• Page-level text extractions:
-- Opening Marker --

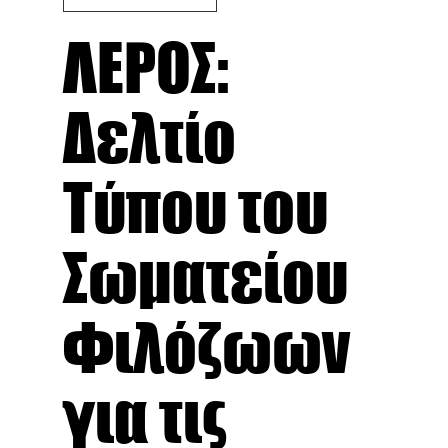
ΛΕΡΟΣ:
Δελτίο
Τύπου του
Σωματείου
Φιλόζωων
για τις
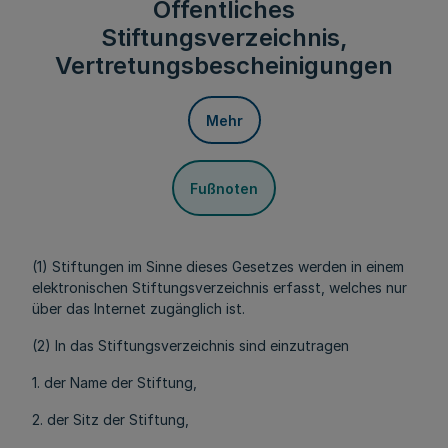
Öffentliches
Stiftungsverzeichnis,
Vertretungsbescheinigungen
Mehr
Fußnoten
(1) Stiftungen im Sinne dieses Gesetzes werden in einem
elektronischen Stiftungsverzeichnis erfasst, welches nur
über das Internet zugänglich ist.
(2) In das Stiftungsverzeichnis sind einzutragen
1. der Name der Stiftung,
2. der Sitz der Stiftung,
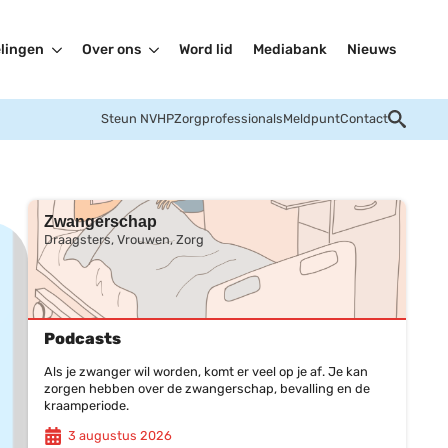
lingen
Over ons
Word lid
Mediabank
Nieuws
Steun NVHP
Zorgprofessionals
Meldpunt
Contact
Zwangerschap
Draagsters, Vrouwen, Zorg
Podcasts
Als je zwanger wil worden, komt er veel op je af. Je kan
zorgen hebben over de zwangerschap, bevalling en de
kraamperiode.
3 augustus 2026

-- Closing Marker --
-- Opening Marker --

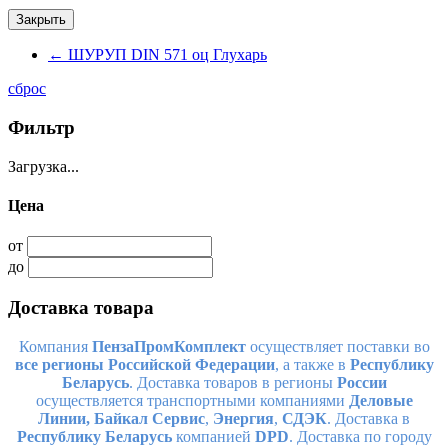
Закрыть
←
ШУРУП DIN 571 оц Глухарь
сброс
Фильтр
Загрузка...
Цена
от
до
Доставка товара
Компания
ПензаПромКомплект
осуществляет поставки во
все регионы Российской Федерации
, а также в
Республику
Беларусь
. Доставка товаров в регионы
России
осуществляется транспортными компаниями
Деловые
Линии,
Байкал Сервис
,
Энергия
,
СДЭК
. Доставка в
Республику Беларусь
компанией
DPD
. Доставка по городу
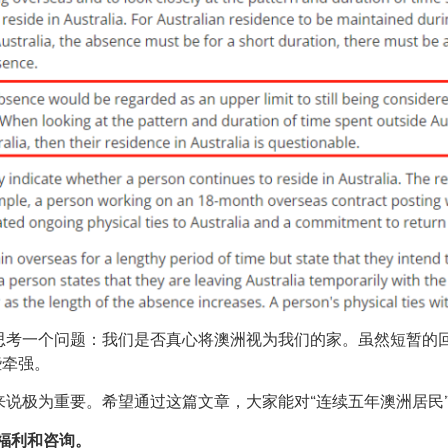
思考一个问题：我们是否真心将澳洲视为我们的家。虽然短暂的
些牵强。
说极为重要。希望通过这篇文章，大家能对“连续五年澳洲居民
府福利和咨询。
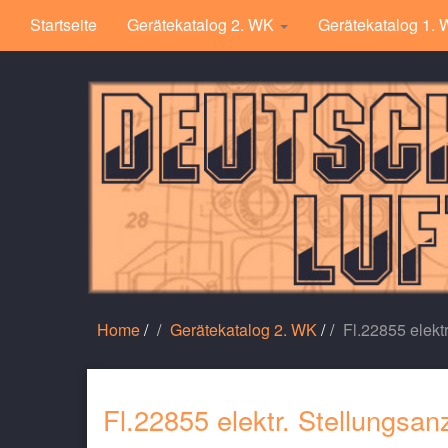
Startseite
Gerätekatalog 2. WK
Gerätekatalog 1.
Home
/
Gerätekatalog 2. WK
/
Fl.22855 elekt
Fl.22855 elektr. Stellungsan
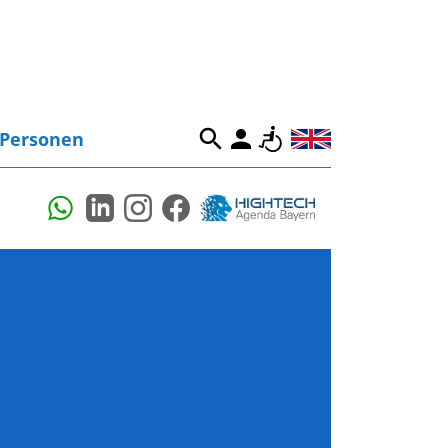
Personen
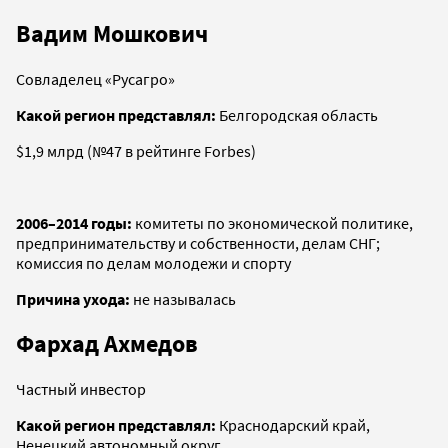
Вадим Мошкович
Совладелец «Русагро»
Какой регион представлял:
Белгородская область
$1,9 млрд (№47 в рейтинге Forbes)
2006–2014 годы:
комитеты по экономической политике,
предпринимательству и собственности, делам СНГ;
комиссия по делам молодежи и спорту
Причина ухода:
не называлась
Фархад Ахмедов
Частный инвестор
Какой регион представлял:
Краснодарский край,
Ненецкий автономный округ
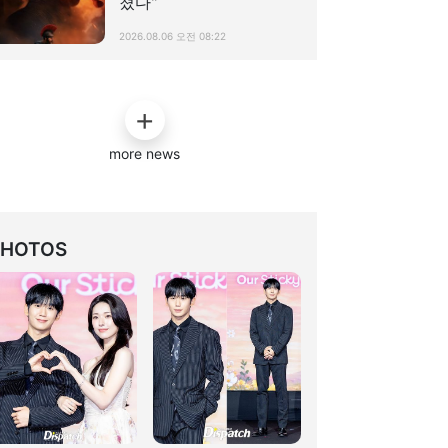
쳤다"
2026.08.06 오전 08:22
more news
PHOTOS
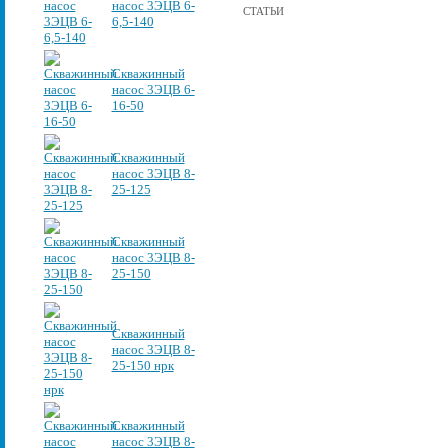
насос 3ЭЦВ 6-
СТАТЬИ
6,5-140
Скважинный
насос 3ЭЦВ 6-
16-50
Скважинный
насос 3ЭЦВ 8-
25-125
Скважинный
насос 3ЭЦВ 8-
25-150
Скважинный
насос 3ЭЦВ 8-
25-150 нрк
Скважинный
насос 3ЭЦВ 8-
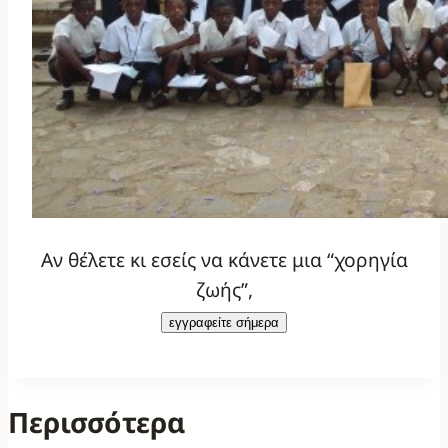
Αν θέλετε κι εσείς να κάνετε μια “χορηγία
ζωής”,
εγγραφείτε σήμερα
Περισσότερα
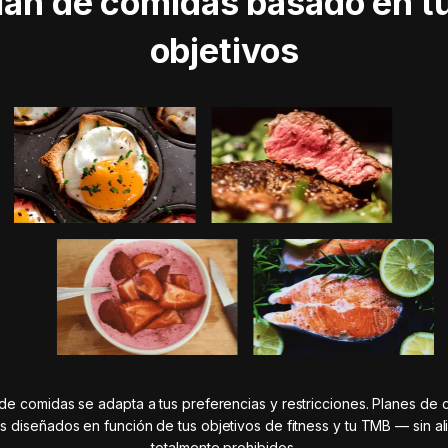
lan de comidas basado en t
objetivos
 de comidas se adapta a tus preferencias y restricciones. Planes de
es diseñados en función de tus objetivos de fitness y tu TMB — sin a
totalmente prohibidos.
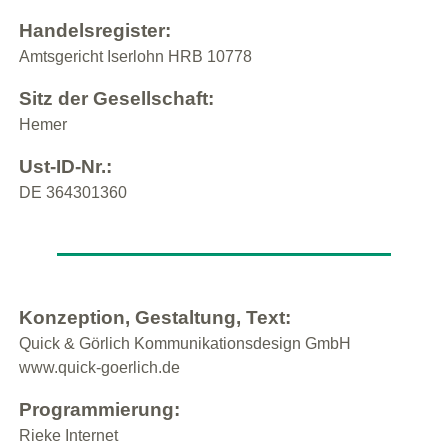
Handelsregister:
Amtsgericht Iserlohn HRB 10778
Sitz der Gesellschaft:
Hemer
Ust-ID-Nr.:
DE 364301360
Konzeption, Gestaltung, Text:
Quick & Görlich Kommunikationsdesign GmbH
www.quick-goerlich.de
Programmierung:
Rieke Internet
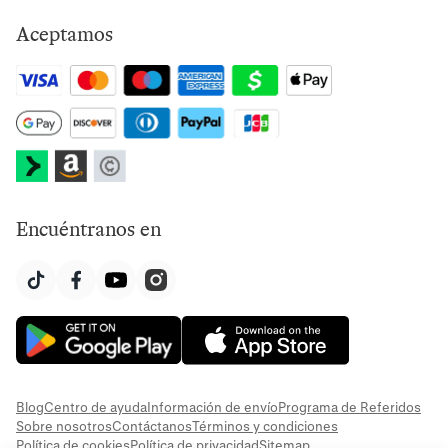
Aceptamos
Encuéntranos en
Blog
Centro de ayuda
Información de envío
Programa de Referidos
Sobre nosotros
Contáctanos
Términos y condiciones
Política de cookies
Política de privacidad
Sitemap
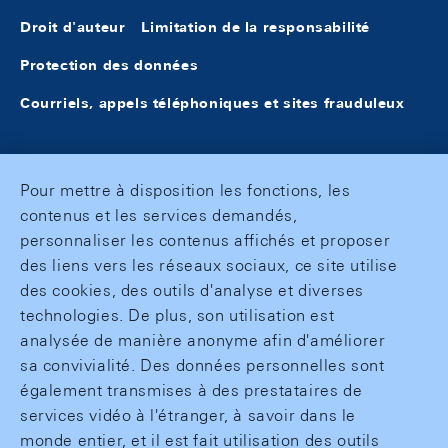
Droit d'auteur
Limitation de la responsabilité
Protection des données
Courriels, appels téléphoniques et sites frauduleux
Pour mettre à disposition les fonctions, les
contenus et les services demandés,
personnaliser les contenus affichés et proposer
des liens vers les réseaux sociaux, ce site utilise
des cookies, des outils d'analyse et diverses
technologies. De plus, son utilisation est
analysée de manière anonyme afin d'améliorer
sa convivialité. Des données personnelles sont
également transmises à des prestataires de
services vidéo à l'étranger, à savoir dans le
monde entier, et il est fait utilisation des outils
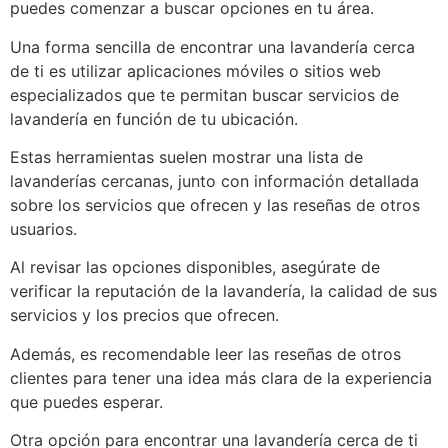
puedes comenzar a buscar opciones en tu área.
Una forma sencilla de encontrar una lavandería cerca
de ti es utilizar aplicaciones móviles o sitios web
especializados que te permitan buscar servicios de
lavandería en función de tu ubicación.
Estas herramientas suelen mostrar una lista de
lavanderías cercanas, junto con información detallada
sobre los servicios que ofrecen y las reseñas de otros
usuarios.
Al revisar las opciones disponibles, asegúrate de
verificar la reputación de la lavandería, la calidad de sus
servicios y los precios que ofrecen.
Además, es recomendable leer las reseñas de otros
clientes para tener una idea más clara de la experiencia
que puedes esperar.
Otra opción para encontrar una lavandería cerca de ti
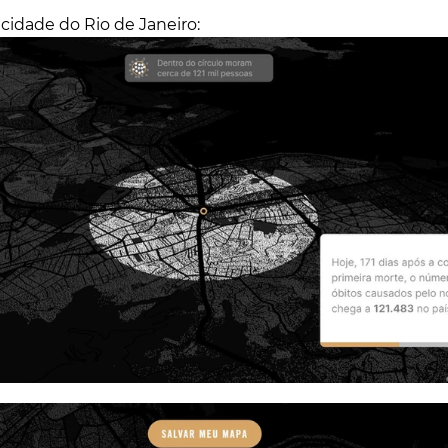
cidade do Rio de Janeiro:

-- Closing Marker --
-- Opening Marker --

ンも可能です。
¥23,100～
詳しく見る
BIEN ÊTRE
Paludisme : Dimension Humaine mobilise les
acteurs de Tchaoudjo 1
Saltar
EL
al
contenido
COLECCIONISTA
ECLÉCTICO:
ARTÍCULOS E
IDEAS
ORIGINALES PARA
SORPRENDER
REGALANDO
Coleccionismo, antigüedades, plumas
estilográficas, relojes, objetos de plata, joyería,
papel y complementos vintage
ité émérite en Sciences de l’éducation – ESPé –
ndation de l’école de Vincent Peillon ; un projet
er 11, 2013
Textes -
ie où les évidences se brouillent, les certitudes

-- Closing Marker --

• PROBLEM DESCRIPTION: What is needed is every line of the records above that contains the word "données".

• ANSWER TO THIS PROBLEM:
Protection des données
sa convivialité. Des données personnelles sont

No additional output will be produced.